• **Data**
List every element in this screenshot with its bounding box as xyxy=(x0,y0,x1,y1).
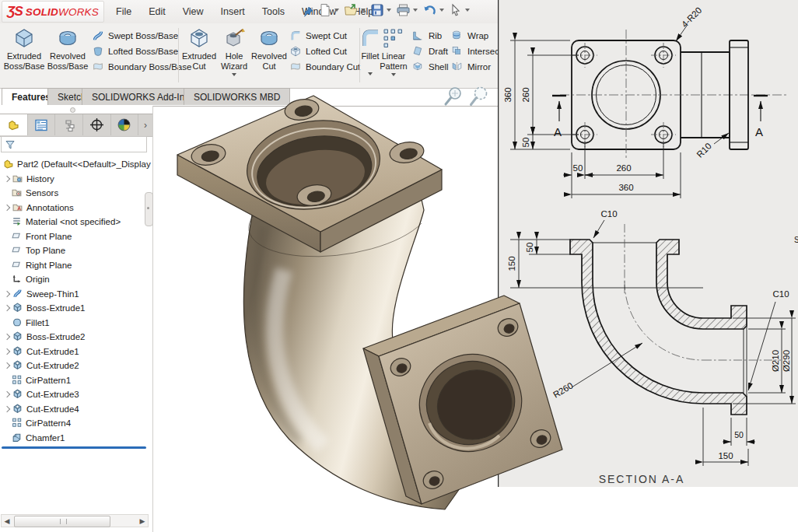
panel-tab-overflow-chevron[interactable]: › xyxy=(138,114,152,136)
boundary-cut-button[interactable]: Boundary Cut xyxy=(289,61,360,73)
select-button[interactable] xyxy=(448,2,471,18)
rollback-bar[interactable] xyxy=(2,446,146,449)
linear-pattern-button[interactable]: Linear Pattern xyxy=(377,26,410,76)
lofted-cut-button[interactable]: Lofted Cut xyxy=(289,45,360,58)
lofted-boss-button[interactable]: Lofted Boss/Base xyxy=(92,45,191,58)
expand-arrow-icon[interactable] xyxy=(4,362,10,368)
extruded-cut-button[interactable]: Extruded Cut xyxy=(181,26,217,71)
display-manager-tab[interactable] xyxy=(111,114,139,135)
scroll-left-arrow[interactable]: ◀ xyxy=(2,515,12,527)
dropdown-caret-icon[interactable] xyxy=(368,72,373,75)
tree-item-cirpattern4[interactable]: CirPattern4 xyxy=(0,415,152,430)
expand-arrow-icon[interactable] xyxy=(4,405,10,411)
tree-item-cut-extrude4[interactable]: Cut-Extrude4 xyxy=(0,401,152,416)
dropdown-caret-icon[interactable] xyxy=(387,9,391,12)
menu-tools[interactable]: Tools xyxy=(260,5,287,19)
dropdown-caret-icon[interactable] xyxy=(334,9,339,12)
tab-solidworks-mbd[interactable]: SOLIDWORKS MBD xyxy=(184,88,290,105)
dropdown-caret-icon[interactable] xyxy=(439,9,444,12)
tree-item-chamfer1[interactable]: Chamfer1 xyxy=(0,430,152,445)
dropdown-caret-icon[interactable] xyxy=(413,9,418,12)
zoom-to-area-icon[interactable] xyxy=(468,86,489,107)
tree-item-front-plane[interactable]: Front Plane xyxy=(0,229,152,243)
svg-text:150: 150 xyxy=(718,451,733,460)
mirror-button[interactable]: Mirror xyxy=(451,61,502,73)
bore-inner-highlight xyxy=(429,423,499,449)
pin-menu-icon[interactable] xyxy=(302,5,314,18)
zoom-to-fit-icon[interactable] xyxy=(443,86,464,107)
tree-item-cirpattern1[interactable]: CirPattern1 xyxy=(0,373,152,387)
new-document-button[interactable] xyxy=(317,2,340,18)
revolved-cut-button[interactable]: Revolved Cut xyxy=(251,26,287,71)
tree-item-boss-extrude1[interactable]: Boss-Extrude1 xyxy=(0,300,152,315)
extruded-boss-button[interactable]: Extruded Boss/Base xyxy=(3,26,45,71)
panel-splitter-handle[interactable] xyxy=(145,192,153,226)
menu-file[interactable]: File xyxy=(114,5,134,19)
tree-item-sweep-thin1[interactable]: Sweep-Thin1 xyxy=(0,286,152,301)
open-button[interactable] xyxy=(343,2,366,18)
tree-item-boss-extrude2[interactable]: Boss-Extrude2 xyxy=(0,329,152,344)
expand-arrow-icon[interactable] xyxy=(4,333,10,339)
tree-item-right-plane[interactable]: Right Plane xyxy=(0,257,152,272)
top-flange xyxy=(177,96,442,252)
display-manager-icon xyxy=(117,117,131,132)
intersect-button[interactable]: Intersect xyxy=(451,45,502,58)
dropdown-caret-icon[interactable] xyxy=(465,9,470,12)
property-manager-tab[interactable] xyxy=(28,114,56,135)
tree-item-annotations[interactable]: Annotations xyxy=(0,200,152,215)
tree-filter-field[interactable] xyxy=(1,136,147,152)
feature-manager-tab[interactable] xyxy=(0,114,28,135)
scrollbar-thumb[interactable] xyxy=(14,516,110,527)
tree-item-cut-extrude3[interactable]: Cut-Extrude3 xyxy=(0,387,152,401)
sweep-icon xyxy=(12,288,23,299)
expand-arrow-icon[interactable] xyxy=(4,290,10,296)
rib-button[interactable]: Rib xyxy=(412,30,449,42)
draft-button[interactable]: Draft xyxy=(412,45,449,58)
quick-access-toolbar xyxy=(317,2,471,18)
expand-arrow-icon[interactable] xyxy=(4,204,10,210)
tree-item-history[interactable]: History xyxy=(0,171,152,186)
revolved-cut-icon xyxy=(257,26,281,50)
expand-arrow-icon[interactable] xyxy=(4,390,10,397)
configuration-manager-tab[interactable] xyxy=(55,114,83,135)
solidworks-logo: ƷS SOLIDWORKS xyxy=(2,1,104,23)
expand-arrow-icon[interactable] xyxy=(4,175,10,181)
hole-wizard-button[interactable]: Hole Wizard xyxy=(219,26,250,76)
tree-item-sensors[interactable]: Sensors xyxy=(0,185,152,200)
wrap-button[interactable]: Wrap xyxy=(451,30,502,42)
expand-arrow-icon[interactable] xyxy=(4,304,10,310)
dropdown-caret-icon[interactable] xyxy=(232,73,236,76)
revolved-boss-button[interactable]: Revolved Boss/Base xyxy=(47,26,89,71)
swept-boss-button[interactable]: Swept Boss/Base xyxy=(92,30,191,42)
print-button[interactable] xyxy=(395,2,418,18)
tree-item-material[interactable]: Material <not specified> xyxy=(0,214,152,229)
shell-button[interactable]: Shell xyxy=(412,61,449,73)
menu-insert[interactable]: Insert xyxy=(219,5,247,19)
revolved-boss-icon xyxy=(56,26,79,50)
draft-icon xyxy=(412,45,425,58)
tree-item-cut-extrude1[interactable]: Cut-Extrude1 xyxy=(0,344,152,359)
dropdown-caret-icon[interactable] xyxy=(361,9,366,12)
tab-solidworks-add-ins[interactable]: SOLIDWORKS Add-Ins xyxy=(82,88,199,105)
boundary-boss-button[interactable]: Boundary Boss/Base xyxy=(92,61,191,73)
cut-extrude-icon xyxy=(12,388,23,400)
scroll-right-arrow[interactable]: ▶ xyxy=(137,515,148,527)
expand-arrow-icon[interactable] xyxy=(4,348,10,354)
tree-root-part[interactable]: Part2 (Default<<Default>_Display xyxy=(0,156,152,171)
panel-splitter-dot[interactable] xyxy=(70,107,75,113)
horizontal-scrollbar[interactable]: ◀ ▶ xyxy=(1,514,149,527)
swept-cut-icon xyxy=(289,30,302,42)
boss-extrude-icon xyxy=(12,302,23,313)
tree-item-top-plane[interactable]: Top Plane xyxy=(0,243,152,257)
tree-item-origin[interactable]: Origin xyxy=(0,271,152,286)
menu-view[interactable]: View xyxy=(180,5,206,19)
swept-cut-button[interactable]: Swept Cut xyxy=(289,30,360,42)
dropdown-caret-icon[interactable] xyxy=(391,73,396,76)
tree-item-cut-extrude2[interactable]: Cut-Extrude2 xyxy=(0,358,152,373)
undo-button[interactable] xyxy=(422,2,445,18)
dim-xpert-tab[interactable] xyxy=(83,114,111,135)
save-button[interactable] xyxy=(369,2,392,18)
tree-item-fillet1[interactable]: Fillet1 xyxy=(0,315,152,330)
menu-edit[interactable]: Edit xyxy=(146,5,168,19)
linear-pattern-icon xyxy=(382,26,405,50)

• **Task prompt**
Using the records above, find and show each line with the string "boundary".

• **Reply**
boundary-cut-button[interactable]: Boundary Cut xyxy=(289,61,360,73)
boundary-boss-button[interactable]: Boundary Boss/Base xyxy=(92,61,191,73)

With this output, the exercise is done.